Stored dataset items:
----------

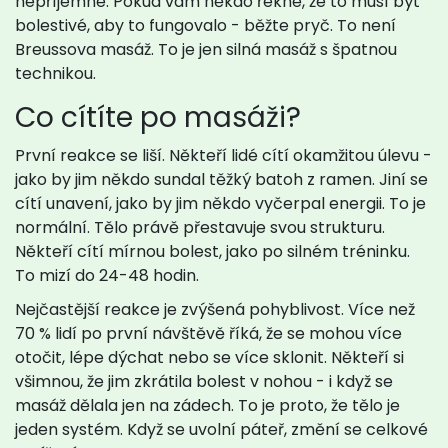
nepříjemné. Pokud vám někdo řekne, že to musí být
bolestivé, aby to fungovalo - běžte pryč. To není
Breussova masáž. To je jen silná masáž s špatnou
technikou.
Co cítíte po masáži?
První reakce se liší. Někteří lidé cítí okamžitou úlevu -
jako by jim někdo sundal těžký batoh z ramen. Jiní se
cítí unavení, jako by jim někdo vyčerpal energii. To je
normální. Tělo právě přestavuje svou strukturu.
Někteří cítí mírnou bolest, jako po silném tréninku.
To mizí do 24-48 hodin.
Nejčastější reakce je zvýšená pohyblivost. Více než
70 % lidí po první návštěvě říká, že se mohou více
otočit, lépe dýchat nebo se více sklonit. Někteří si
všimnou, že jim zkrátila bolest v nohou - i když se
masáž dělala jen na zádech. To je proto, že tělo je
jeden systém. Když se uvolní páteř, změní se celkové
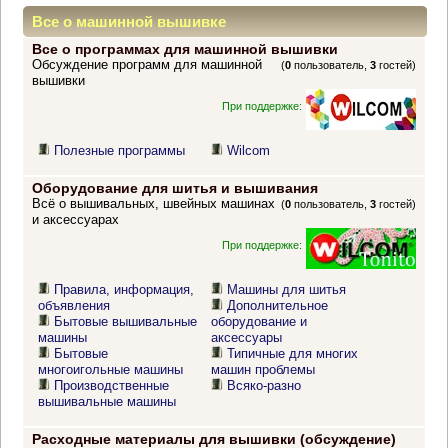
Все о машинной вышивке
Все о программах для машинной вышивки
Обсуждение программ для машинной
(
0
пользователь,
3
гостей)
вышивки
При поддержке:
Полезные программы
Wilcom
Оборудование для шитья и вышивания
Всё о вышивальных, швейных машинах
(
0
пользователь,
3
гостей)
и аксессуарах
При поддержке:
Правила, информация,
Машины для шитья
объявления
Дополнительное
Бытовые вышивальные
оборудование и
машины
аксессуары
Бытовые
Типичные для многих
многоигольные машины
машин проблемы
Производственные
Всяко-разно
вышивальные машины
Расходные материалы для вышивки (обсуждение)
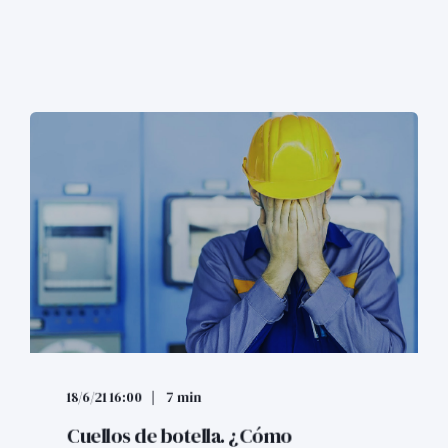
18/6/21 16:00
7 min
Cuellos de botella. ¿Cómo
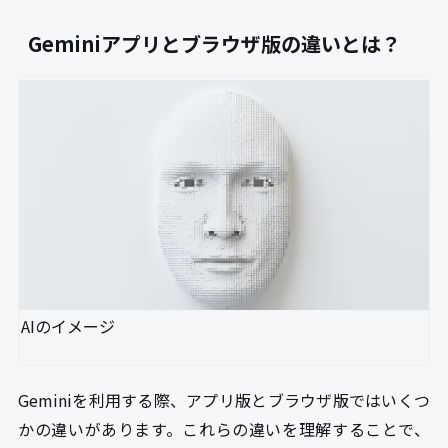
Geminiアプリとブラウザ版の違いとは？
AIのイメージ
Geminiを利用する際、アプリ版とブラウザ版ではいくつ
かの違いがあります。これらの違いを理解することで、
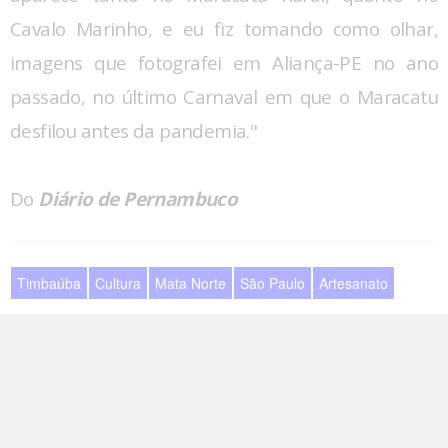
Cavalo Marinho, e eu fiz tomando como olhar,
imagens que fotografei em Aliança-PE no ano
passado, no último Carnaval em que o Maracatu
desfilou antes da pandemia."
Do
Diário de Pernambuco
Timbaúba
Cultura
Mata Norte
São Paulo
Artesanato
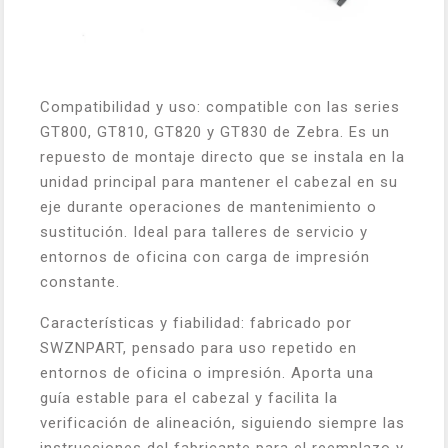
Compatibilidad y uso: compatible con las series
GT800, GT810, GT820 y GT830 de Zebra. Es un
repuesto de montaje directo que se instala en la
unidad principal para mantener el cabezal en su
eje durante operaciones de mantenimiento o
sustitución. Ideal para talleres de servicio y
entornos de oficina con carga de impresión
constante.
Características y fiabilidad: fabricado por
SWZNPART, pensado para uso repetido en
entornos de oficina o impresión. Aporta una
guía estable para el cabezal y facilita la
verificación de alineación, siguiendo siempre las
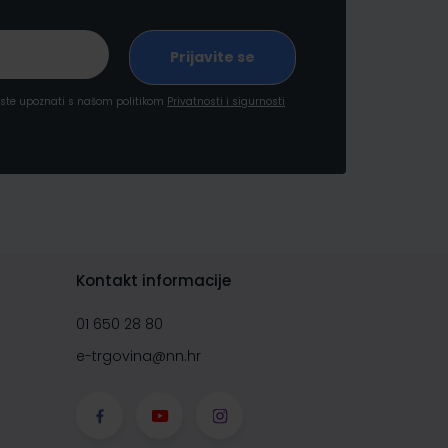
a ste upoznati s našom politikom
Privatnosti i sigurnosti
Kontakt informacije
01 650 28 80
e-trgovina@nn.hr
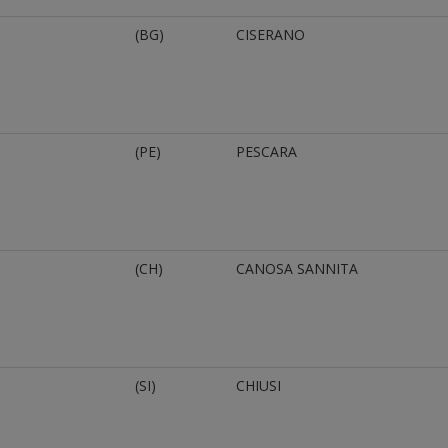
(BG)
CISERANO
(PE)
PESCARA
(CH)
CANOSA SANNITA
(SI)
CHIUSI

----------

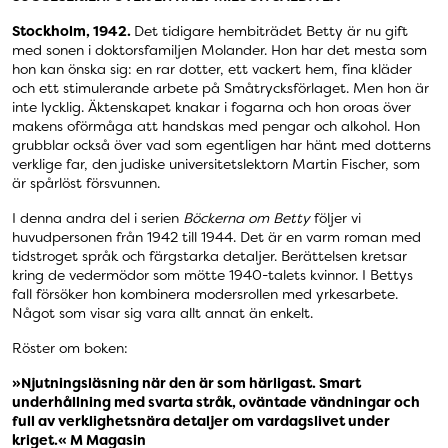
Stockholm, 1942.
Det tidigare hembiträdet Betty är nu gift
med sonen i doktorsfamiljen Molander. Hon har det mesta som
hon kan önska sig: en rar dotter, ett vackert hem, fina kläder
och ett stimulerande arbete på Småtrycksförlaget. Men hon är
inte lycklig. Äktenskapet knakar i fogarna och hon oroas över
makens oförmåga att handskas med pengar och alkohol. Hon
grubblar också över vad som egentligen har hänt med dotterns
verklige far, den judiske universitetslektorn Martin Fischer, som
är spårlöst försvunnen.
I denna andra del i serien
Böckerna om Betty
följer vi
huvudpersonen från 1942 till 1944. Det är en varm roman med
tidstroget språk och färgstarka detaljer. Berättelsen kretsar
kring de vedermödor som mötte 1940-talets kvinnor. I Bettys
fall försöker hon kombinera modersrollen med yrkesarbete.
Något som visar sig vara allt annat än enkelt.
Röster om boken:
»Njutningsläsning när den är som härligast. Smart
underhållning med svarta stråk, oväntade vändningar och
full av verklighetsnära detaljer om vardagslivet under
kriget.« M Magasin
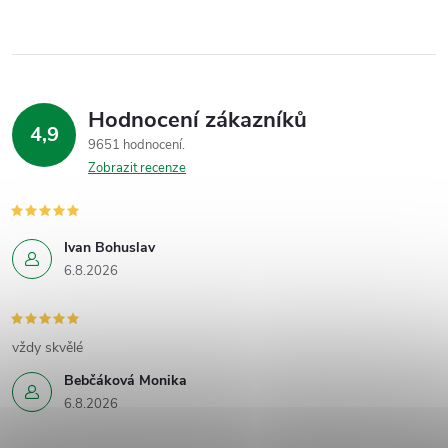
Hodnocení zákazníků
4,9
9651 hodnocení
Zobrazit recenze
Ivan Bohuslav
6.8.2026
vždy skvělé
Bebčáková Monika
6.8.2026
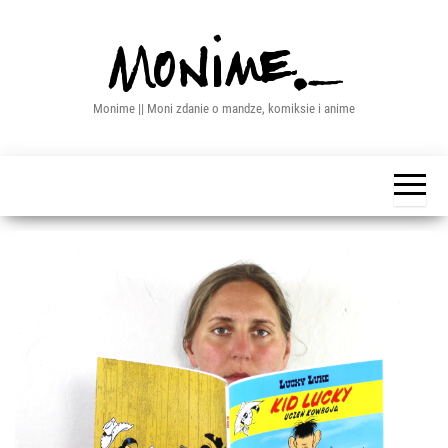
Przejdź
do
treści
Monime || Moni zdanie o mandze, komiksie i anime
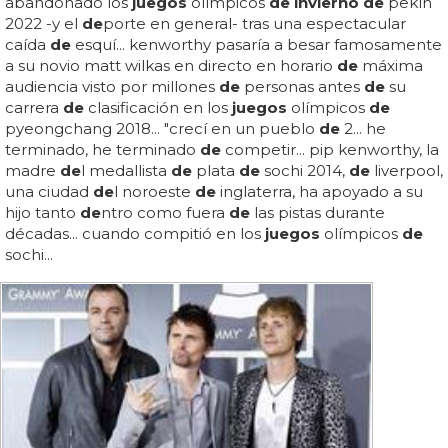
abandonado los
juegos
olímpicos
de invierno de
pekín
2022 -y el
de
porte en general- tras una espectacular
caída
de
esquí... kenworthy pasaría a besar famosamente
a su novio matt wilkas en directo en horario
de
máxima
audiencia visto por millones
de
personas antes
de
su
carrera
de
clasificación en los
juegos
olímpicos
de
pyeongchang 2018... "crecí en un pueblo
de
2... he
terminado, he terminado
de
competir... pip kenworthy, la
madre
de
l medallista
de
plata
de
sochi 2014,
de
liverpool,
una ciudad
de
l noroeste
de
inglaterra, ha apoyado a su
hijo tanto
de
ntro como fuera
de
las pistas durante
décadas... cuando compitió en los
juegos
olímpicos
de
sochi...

----------

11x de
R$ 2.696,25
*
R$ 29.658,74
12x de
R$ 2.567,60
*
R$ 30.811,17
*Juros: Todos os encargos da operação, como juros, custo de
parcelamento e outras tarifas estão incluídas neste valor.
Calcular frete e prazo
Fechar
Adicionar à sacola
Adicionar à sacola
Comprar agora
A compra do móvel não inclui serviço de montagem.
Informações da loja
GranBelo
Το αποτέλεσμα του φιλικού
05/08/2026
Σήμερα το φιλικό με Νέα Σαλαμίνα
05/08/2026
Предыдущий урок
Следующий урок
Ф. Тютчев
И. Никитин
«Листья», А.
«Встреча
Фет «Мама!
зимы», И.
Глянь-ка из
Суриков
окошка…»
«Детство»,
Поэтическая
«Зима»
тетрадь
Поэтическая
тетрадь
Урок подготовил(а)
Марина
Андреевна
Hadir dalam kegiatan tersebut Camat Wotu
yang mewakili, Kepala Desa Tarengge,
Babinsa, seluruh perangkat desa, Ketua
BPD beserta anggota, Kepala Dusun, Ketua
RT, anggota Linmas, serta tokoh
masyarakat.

----------

_What is needed_
Could you set down, word for word, only the lines above from the line with "nepříjemné. Pokud vám" to the line with "otočit, lépe dýchat", including both?

_Written solution_
nepříjemné. Pokud vám někdo řekne, že to musí být
bolestivé, aby to fungovalo - běžte pryč. To není
Breussova masáž. To je jen silná masáž s špatnou
technikou.
Co cítíte po masáži?
První reakce se liší. Někteří lidé cítí okamžitou úlevu -
jako by jim někdo sundal těžký batoh z ramen. Jiní se
cítí unavení, jako by jim někdo vyčerpal energii. To je
normální. Tělo právě přestavuje svou strukturu.
Někteří cítí mírnou bolest, jako po silném tréninku.
To mizí do 24-48 hodin.
Nejčastější reakce je zvýšená pohyblivost. Více než
70 % lidí po první návštěvě říká, že se mohou více
otočit, lépe dýchat nebo se více sklonit. Někteří si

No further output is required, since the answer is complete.